___ Recorded data
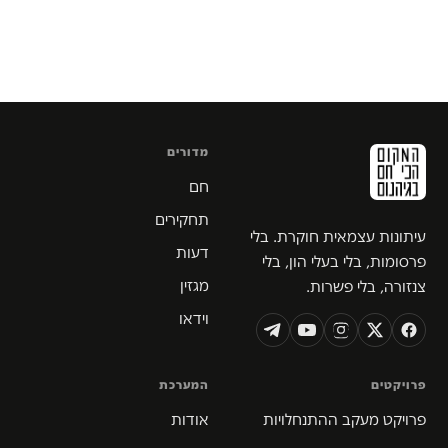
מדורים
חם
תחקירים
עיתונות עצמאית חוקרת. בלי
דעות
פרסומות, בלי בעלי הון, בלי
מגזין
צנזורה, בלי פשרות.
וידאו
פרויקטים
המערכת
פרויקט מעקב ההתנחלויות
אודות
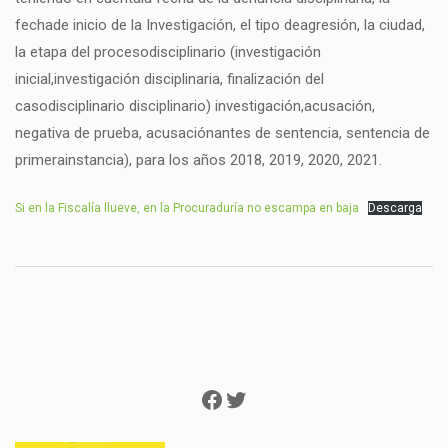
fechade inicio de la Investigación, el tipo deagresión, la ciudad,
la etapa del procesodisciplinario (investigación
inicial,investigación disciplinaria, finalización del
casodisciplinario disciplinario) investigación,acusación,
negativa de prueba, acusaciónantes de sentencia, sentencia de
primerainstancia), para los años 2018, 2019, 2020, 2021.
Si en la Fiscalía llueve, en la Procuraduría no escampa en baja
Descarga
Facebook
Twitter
______
___ Recorded data
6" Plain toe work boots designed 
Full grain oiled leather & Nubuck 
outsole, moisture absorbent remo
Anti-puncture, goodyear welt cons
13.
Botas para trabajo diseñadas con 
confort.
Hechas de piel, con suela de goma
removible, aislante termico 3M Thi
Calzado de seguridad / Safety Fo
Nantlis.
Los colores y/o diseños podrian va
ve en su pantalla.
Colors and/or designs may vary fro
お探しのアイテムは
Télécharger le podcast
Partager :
______
What you are asked to do: Each line above that contains the string "para" should be copied.

Result of this task:
primerainstancia), para los años 2018, 2019, 2020, 2021.
Botas para trabajo diseñadas con 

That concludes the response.